The Monumental Stupidity of Obama’s Educational “Plan”
Obama wants to rework G. W. Bush’s “No Child Left Behind”, which was itself a monument to stupidity. According to the NYT, Obama says that he will,
“…replace the law’s pass-fail school grading system with one that would measure individual students’ academic growth and judge schools based not on test scores alone but also on indicators like pupil attendance, graduation rates and learning climate.”
Because, said Education Secretary Arne Duncan,
“We’ve got to get accountability right this time,. For the mass of schools, we want to get rid of prescriptive interventions. We’ll leave it up to them to figure out how to make progress.”

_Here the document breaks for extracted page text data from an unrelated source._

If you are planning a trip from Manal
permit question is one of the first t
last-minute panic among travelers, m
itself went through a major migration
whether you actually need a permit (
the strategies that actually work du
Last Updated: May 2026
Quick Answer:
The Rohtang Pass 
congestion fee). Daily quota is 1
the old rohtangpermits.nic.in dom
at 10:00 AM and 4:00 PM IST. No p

So Obama’s “new plan” is no plan at all. It is just another way to measure outcomes being produced by unknown processes run by an anarchic cadre of do-it-yourselfers. With stupidity incarnate, the best idea Obama can up with is to try and change educational outcomes, not by working on the system and processes that produce those outcomes, but by hitting students and teachers with bigger hammers.

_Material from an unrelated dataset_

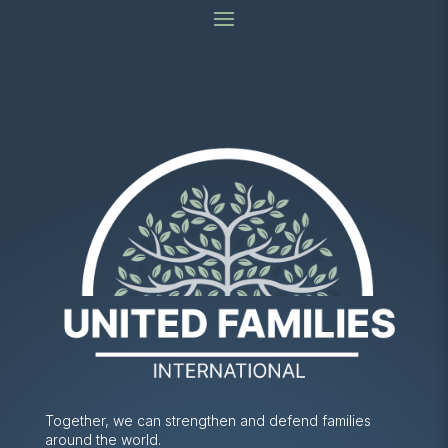
Together, we can strengthen and defend families
around the world.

As a lifelong educator who spent more than a few years running a small public high school in the basement of a church and buying teaching materials using a portion of my meager salary, it seems to me that even a simpleton should be able to understand that, rather than hammering students, teachers and yes, even administrators, to produce more desirable educational outcomes by doing whatever it takes, we must work on the system and processes that produce those outcomes!

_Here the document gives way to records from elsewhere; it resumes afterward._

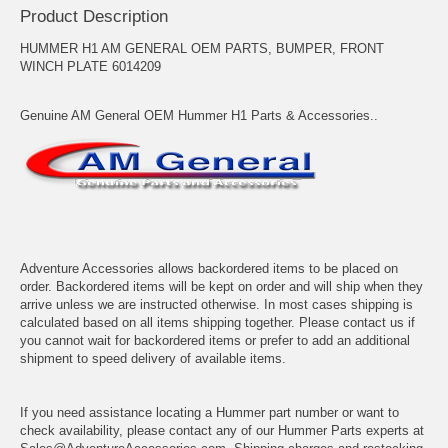
Product Description
HUMMER H1 AM GENERAL OEM PARTS, BUMPER, FRONT
WINCH PLATE 6014209
Genuine AM General OEM Hummer H1 Parts & Accessories..
Adventure Accessories allows backordered items to be placed on
order. Backordered items will be kept on order and will ship when they
arrive unless we are instructed otherwise. In most cases shipping is
calculated based on all items shipping together. Please contact us if
you cannot wait for backordered items or prefer to add an additional
shipment to speed delivery of available items.
If you need assistance locating a Hummer part number or want to
check availability, please contact any of our Hummer Parts experts at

For starters, here’s what Obama’s new standards should look like.
Educational Facilities
Set minimum standards for educational facilities and augment funding as needed to assure that all facilities meet those standards. Standards should include safety, comfort, and designs that reflect a theory of education. For example, every school, primary,middle, and high, should have classrooms laid out around a central quad, to promote the collaboration of students and teachers. The quad must be employed by teachers and administrators as the village center — the hub of the learning community.
Educational Leadership
Rewrite the job description for school and district administrators so that educational leadership tops the list. To this end, leaders must be required to work with their teachers to create, maintain and constantly improve a working explanation of the theory of learning and a methodology of teaching that they use in educating students. In other words, say what you do and why you believe it will work and then do what you say. It is not important that administators and teachers get the “perfect” theory but it is very important that they share a theory. Since very few school and district administrators have any idea why this is so, outside help will be needed.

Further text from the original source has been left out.